#### Dataset entries:
**********
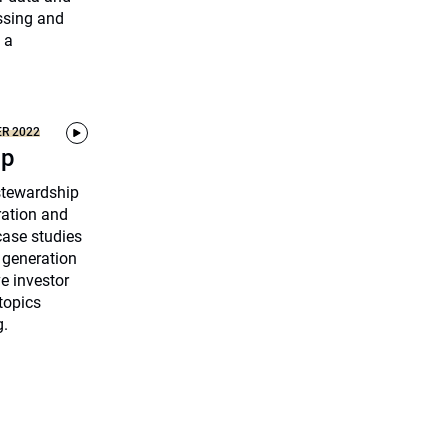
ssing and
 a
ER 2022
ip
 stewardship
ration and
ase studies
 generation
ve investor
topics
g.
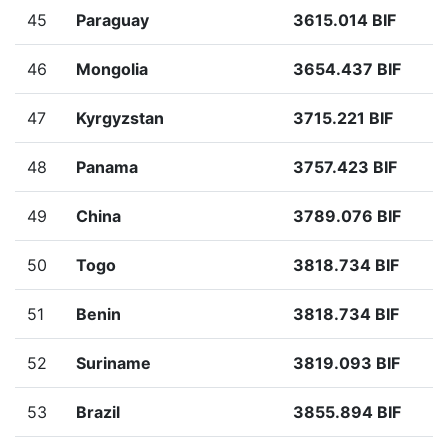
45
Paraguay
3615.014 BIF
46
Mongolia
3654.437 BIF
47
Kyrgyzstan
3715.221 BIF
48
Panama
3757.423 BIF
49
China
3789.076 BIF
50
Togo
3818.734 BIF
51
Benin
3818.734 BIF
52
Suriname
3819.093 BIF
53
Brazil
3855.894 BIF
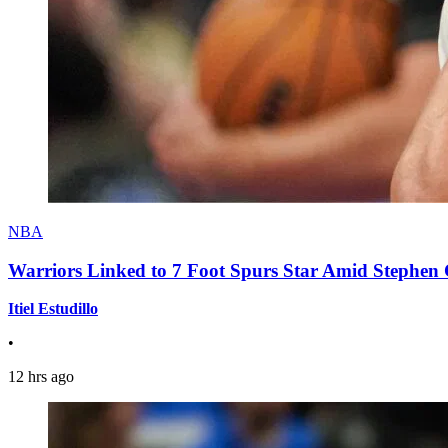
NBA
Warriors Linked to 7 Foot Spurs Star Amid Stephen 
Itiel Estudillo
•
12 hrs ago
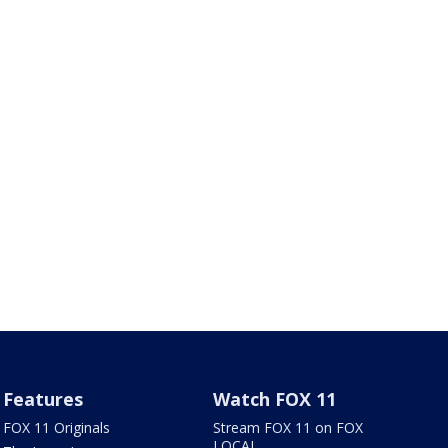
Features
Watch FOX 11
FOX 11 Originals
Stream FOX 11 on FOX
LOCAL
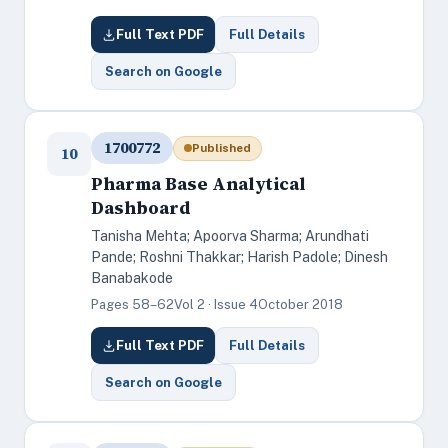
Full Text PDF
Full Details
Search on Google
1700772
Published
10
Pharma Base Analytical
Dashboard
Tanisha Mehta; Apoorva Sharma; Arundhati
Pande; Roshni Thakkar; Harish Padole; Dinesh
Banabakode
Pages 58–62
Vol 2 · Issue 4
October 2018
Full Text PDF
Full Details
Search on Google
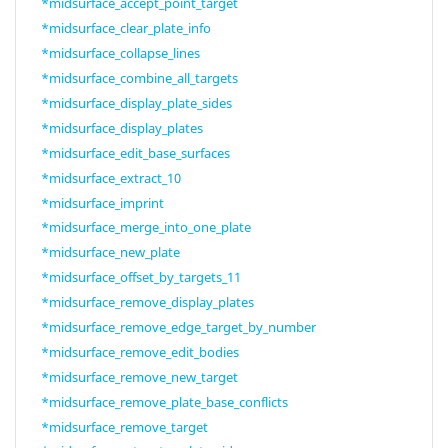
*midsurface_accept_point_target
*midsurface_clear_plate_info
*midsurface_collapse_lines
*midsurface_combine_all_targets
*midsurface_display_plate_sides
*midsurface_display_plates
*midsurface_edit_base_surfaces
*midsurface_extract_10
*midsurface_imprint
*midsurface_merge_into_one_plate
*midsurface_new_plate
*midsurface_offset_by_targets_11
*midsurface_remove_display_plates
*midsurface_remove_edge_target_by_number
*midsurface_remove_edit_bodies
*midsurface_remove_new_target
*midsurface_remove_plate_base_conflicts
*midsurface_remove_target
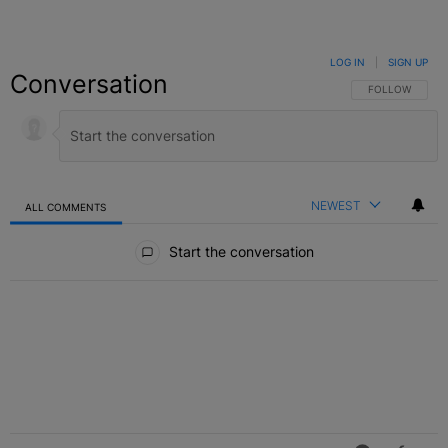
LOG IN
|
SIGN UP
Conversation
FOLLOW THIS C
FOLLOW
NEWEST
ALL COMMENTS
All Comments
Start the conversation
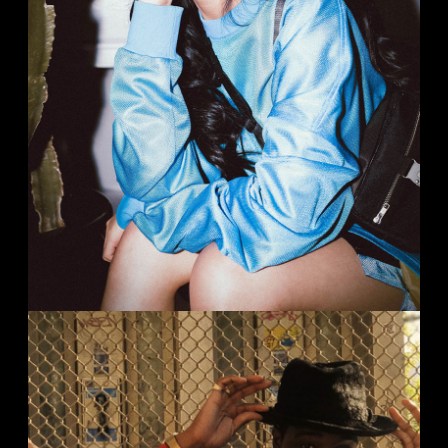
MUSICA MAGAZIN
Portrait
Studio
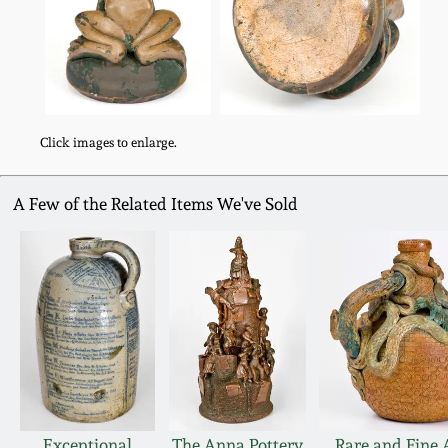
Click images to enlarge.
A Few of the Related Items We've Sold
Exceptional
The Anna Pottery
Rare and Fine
**********
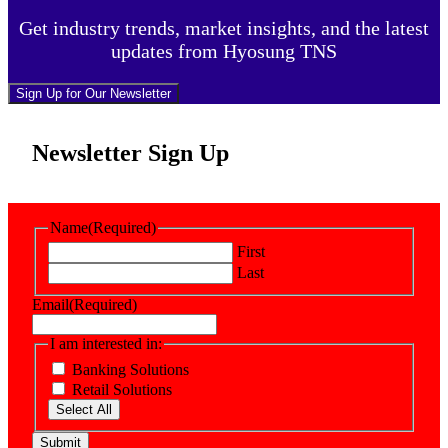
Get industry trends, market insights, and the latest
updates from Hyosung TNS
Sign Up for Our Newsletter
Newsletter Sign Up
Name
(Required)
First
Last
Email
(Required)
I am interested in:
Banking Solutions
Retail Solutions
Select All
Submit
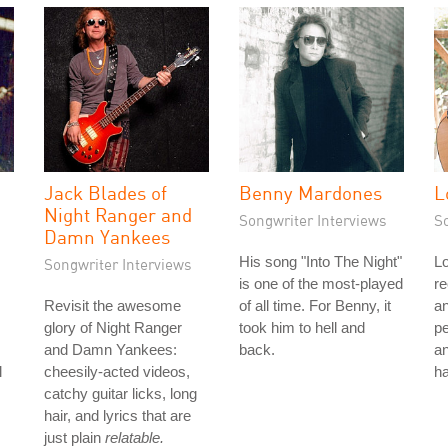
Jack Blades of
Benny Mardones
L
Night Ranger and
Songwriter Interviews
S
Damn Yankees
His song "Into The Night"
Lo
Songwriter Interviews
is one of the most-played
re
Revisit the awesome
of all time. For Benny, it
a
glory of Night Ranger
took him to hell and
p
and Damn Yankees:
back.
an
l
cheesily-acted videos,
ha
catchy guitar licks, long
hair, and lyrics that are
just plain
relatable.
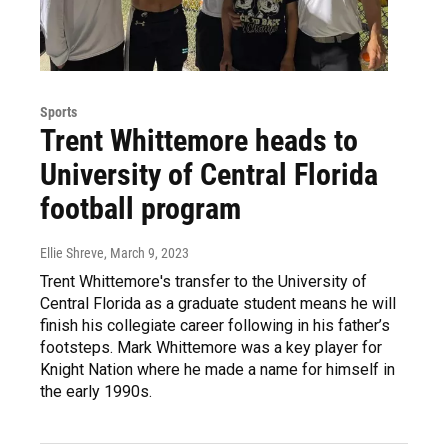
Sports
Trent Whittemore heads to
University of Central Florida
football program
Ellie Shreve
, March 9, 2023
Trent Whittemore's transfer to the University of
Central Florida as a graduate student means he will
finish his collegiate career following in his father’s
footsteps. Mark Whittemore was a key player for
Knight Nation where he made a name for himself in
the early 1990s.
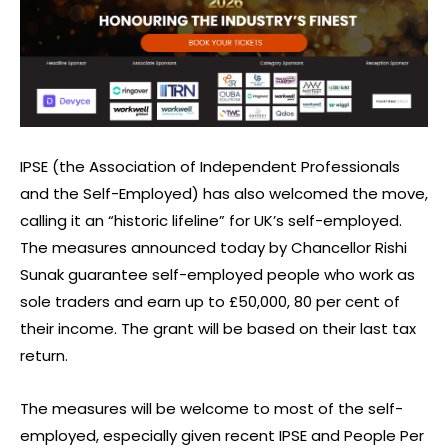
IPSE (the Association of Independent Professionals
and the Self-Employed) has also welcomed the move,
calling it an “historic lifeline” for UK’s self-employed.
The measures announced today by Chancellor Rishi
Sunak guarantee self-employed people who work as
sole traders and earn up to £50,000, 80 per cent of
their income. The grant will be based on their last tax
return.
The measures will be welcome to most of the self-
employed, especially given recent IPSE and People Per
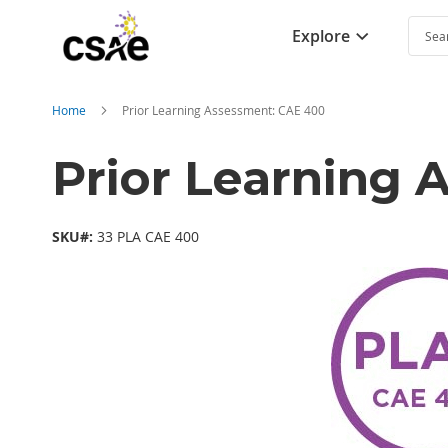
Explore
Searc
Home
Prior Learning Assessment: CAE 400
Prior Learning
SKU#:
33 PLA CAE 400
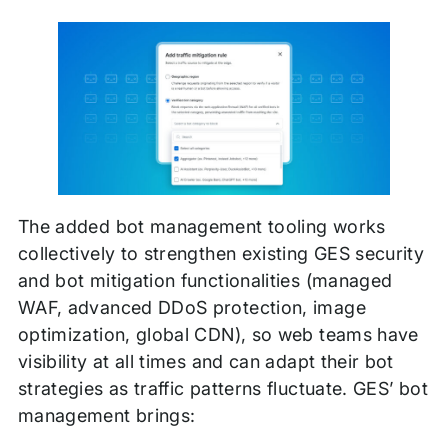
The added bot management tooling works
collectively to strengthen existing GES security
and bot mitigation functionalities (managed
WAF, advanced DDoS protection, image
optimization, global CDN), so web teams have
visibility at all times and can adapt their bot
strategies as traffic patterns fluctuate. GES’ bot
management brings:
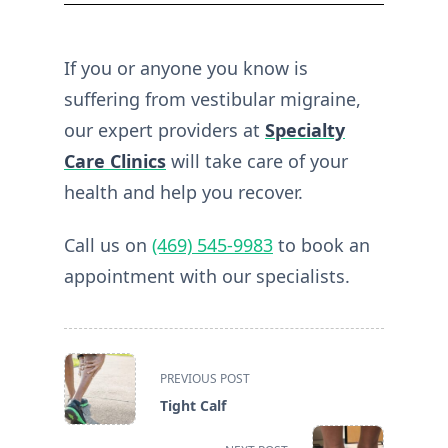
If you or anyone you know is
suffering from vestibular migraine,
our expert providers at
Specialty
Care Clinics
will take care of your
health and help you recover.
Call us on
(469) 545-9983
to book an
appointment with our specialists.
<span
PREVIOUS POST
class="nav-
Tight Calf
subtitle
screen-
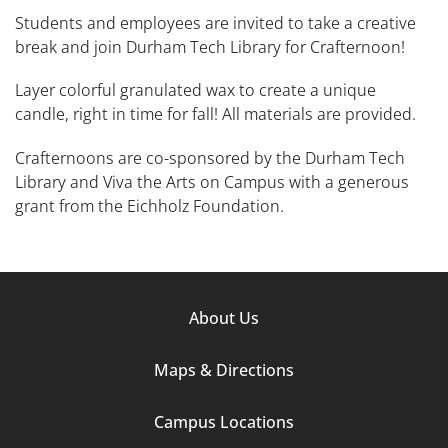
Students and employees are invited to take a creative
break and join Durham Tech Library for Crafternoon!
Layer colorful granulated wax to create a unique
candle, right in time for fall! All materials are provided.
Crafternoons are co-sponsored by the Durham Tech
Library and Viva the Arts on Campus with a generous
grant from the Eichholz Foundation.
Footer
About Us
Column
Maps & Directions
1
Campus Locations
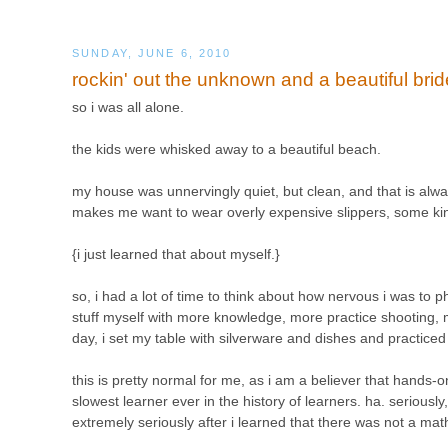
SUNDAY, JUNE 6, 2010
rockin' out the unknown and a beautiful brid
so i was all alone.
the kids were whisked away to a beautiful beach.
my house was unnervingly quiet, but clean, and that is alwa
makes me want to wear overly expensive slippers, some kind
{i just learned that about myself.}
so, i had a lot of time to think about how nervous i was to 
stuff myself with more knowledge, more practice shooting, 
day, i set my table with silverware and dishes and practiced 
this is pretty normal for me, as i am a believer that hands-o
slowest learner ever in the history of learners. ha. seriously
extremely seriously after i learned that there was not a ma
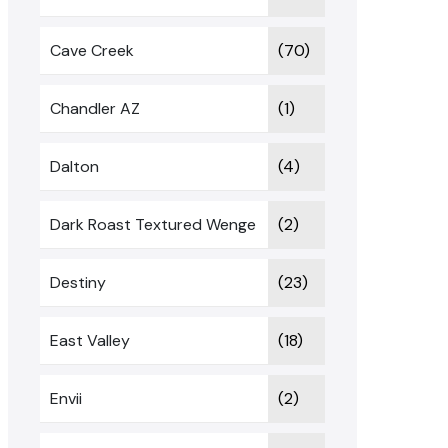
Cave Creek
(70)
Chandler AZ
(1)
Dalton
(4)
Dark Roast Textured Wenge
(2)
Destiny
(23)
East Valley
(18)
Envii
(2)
**********
#### Exercise requirements:
Copy each line of the records that contains the word "Campus".

#### Your response:
Library and Viva the Arts on Campus with a generous
Campus Locations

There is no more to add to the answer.